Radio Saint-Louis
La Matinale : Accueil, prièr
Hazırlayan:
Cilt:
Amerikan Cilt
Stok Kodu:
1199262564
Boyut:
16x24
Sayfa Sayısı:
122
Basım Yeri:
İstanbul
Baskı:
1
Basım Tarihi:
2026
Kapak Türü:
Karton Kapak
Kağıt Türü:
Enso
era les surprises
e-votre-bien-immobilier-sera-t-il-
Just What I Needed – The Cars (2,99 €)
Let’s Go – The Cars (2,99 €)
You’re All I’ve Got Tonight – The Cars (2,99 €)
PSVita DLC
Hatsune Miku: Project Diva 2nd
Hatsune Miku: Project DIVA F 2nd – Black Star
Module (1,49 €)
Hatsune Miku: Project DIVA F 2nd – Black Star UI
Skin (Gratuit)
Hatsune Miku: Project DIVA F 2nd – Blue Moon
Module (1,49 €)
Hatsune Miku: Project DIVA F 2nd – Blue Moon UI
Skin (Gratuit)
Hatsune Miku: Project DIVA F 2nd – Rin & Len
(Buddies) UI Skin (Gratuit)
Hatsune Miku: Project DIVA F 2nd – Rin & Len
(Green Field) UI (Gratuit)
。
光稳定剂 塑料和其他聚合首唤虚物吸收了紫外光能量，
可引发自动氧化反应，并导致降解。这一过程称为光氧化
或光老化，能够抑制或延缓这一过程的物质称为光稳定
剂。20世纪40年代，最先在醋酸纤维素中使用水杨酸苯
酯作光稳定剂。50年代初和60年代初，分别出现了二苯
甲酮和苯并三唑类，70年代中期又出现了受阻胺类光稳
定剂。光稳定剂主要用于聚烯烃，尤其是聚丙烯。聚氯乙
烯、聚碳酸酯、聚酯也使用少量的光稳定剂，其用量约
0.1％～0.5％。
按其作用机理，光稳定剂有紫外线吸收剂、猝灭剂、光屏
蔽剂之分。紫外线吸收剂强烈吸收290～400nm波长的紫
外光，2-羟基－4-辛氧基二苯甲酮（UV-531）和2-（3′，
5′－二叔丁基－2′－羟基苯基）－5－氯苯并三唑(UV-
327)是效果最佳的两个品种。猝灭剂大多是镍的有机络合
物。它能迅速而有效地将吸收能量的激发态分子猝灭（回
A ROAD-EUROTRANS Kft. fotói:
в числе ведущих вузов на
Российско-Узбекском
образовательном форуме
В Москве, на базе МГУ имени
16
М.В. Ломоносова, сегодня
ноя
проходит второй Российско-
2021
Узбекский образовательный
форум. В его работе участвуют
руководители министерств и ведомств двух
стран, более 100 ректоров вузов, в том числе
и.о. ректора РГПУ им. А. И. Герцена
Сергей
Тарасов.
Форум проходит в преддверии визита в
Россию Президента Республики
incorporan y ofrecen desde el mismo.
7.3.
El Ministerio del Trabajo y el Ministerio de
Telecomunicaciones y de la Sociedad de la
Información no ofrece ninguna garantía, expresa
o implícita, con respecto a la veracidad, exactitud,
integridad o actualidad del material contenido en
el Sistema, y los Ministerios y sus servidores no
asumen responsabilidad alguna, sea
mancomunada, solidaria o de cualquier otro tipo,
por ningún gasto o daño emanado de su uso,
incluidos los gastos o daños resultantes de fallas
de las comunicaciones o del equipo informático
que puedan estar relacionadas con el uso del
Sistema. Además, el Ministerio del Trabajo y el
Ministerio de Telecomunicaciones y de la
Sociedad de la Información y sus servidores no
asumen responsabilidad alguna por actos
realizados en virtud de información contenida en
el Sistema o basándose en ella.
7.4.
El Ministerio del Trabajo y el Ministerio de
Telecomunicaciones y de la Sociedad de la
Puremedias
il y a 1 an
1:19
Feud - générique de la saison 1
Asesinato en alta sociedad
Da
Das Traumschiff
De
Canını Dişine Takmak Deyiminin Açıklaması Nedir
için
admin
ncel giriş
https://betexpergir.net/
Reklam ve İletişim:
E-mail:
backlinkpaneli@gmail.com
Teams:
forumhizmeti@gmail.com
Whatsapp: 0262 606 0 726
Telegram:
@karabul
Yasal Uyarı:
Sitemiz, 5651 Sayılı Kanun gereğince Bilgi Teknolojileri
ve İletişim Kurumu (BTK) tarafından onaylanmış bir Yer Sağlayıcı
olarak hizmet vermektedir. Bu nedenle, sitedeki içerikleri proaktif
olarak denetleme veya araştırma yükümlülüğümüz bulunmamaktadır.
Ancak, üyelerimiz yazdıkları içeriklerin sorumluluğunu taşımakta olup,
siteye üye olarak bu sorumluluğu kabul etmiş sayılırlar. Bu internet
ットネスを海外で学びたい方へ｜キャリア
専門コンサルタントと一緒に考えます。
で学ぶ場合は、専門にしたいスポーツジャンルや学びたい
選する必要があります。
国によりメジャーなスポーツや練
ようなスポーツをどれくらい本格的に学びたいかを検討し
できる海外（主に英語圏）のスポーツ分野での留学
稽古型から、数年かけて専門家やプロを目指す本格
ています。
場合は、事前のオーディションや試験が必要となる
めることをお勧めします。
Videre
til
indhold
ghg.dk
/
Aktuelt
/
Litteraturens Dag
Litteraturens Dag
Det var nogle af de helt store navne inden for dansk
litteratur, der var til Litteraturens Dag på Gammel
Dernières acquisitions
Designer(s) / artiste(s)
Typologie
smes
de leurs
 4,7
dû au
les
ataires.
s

*TASK REQUIREMENTS*.
Write out every record verbatim.

*ANSWER BOX*.
Radio Saint-Louis
La Matinale : Accueil, prièr
Hazırlayan:
Cilt:
Amerikan Cilt
Stok Kodu:
1199262564
Boyut:
16x24
Sayfa Sayısı:
122
Basım Yeri:
İstanbul
Baskı:
1
Basım Tarihi:
2026
Kapak Türü:
Karton Kapak
Kağıt Türü:
Enso
era les surprises
e-votre-bien-immobilier-sera-t-il-
Just What I Needed – The Cars (2,99 €)
Let’s Go – The Cars (2,99 €)
You’re All I’ve Got Tonight – The Cars (2,99 €)
PSVita DLC
Hatsune Miku: Project Diva 2nd
Hatsune Miku: Project DIVA F 2nd – Black Star
Module (1,49 €)
Hatsune Miku: Project DIVA F 2nd – Black Star UI
Skin (Gratuit)
Hatsune Miku: Project DIVA F 2nd – Blue Moon
Module (1,49 €)
Hatsune Miku: Project DIVA F 2nd – Blue Moon UI
Skin (Gratuit)
Hatsune Miku: Project DIVA F 2nd – Rin & Len
(Buddies) UI Skin (Gratuit)
Hatsune Miku: Project DIVA F 2nd – Rin & Len
(Green Field) UI (Gratuit)
。
光稳定剂 塑料和其他聚合首唤虚物吸收了紫外光能量，
可引发自动氧化反应，并导致降解。这一过程称为光氧化
或光老化，能够抑制或延缓这一过程的物质称为光稳定
剂。20世纪40年代，最先在醋酸纤维素中使用水杨酸苯
酯作光稳定剂。50年代初和60年代初，分别出现了二苯
甲酮和苯并三唑类，70年代中期又出现了受阻胺类光稳
定剂。光稳定剂主要用于聚烯烃，尤其是聚丙烯。聚氯乙
烯、聚碳酸酯、聚酯也使用少量的光稳定剂，其用量约
0.1％～0.5％。
按其作用机理，光稳定剂有紫外线吸收剂、猝灭剂、光屏
蔽剂之分。紫外线吸收剂强烈吸收290～400nm波长的紫
外光，2-羟基－4-辛氧基二苯甲酮（UV-531）和2-（3′，
5′－二叔丁基－2′－羟基苯基）－5－氯苯并三唑(UV-
327)是效果最佳的两个品种。猝灭剂大多是镍的有机络合
物。它能迅速而有效地将吸收能量的激发态分子猝灭（回
A ROAD-EUROTRANS Kft. fotói:
в числе ведущих вузов на
Российско-Узбекском
образовательном форуме
В Москве, на базе МГУ имени
16
М.В. Ломоносова, сегодня
ноя
проходит второй Российско-
2021
Узбекский образовательный
форум. В его работе участвуют
руководители министерств и ведомств двух
стран, более 100 ректоров вузов, в том числе
и.о. ректора РГПУ им. А. И. Герцена
Сергей
Тарасов.
Форум проходит в преддверии визита в
Россию Президента Республики
incorporan y ofrecen desde el mismo.
7.3.
El Ministerio del Trabajo y el Ministerio de
Telecomunicaciones y de la Sociedad de la
Información no ofrece ninguna garantía, expresa
o implícita, con respecto a la veracidad, exactitud,
integridad o actualidad del material contenido en
el Sistema, y los Ministerios y sus servidores no
asumen responsabilidad alguna, sea
mancomunada, solidaria o de cualquier otro tipo,
por ningún gasto o daño emanado de su uso,
incluidos los gastos o daños resultantes de fallas
de las comunicaciones o del equipo informático
que puedan estar relacionadas con el uso del
Sistema. Además, el Ministerio del Trabajo y el
Ministerio de Telecomunicaciones y de la
Sociedad de la Información y sus servidores no
asumen responsabilidad alguna por actos
realizados en virtud de información contenida en
el Sistema o basándose en ella.
7.4.
El Ministerio del Trabajo y el Ministerio de
Telecomunicaciones y de la Sociedad de la
Puremedias
il y a 1 an
1:19
Feud - générique de la saison 1
Asesinato en alta sociedad
Da
Das Traumschiff
De
Canını Dişine Takmak Deyiminin Açıklaması Nedir
için
admin
ncel giriş
https://betexpergir.net/
Reklam ve İletişim:
E-mail:
backlinkpaneli@gmail.com
Teams:
forumhizmeti@gmail.com
Whatsapp: 0262 606 0 726
Telegram:
@karabul
Yasal Uyarı:
Sitemiz, 5651 Sayılı Kanun gereğince Bilgi Teknolojileri
ve İletişim Kurumu (BTK) tarafından onaylanmış bir Yer Sağlayıcı
olarak hizmet vermektedir. Bu nedenle, sitedeki içerikleri proaktif
olarak denetleme veya araştırma yükümlülüğümüz bulunmamaktadır.
Ancak, üyelerimiz yazdıkları içeriklerin sorumluluğunu taşımakta olup,
siteye üye olarak bu sorumluluğu kabul etmiş sayılırlar. Bu internet
ットネスを海外で学びたい方へ｜キャリア
専門コンサルタントと一緒に考えます。
で学ぶ場合は、専門にしたいスポーツジャンルや学びたい
選する必要があります。
国によりメジャーなスポーツや練
ようなスポーツをどれくらい本格的に学びたいかを検討し
できる海外（主に英語圏）のスポーツ分野での留学
稽古型から、数年かけて専門家やプロを目指す本格
ています。
場合は、事前のオーディションや試験が必要となる
めることをお勧めします。
Videre
til
indhold
ghg.dk
/
Aktuelt
/
Litteraturens Dag
Litteraturens Dag
Det var nogle af de helt store navne inden for dansk
litteratur, der var til Litteraturens Dag på Gammel
Dernières acquisitions
Designer(s) / artiste(s)
Typologie
smes
de leurs
 4,7
dû au
les
ataires.
s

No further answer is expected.